== Task description ==
The answer must consist of every line in the records below that contains the string "Книга".

*** Opening Input for this task ***

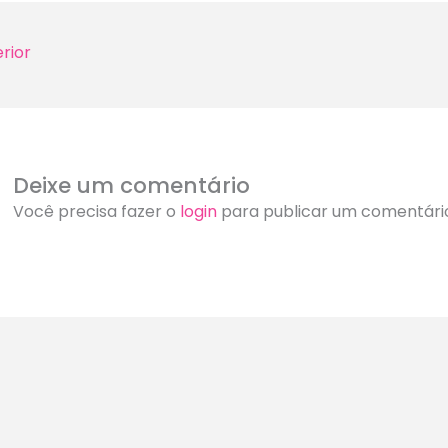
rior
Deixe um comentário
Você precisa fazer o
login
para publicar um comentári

*** Closing Input for this task ***
*** Opening Input for this task ***

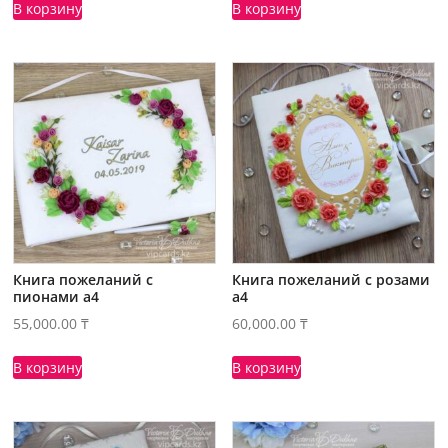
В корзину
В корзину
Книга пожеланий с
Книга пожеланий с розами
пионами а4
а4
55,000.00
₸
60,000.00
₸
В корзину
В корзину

*** Closing Input for this task ***

== Your solution ==
Книга пожеланий с
Книга пожеланий с розами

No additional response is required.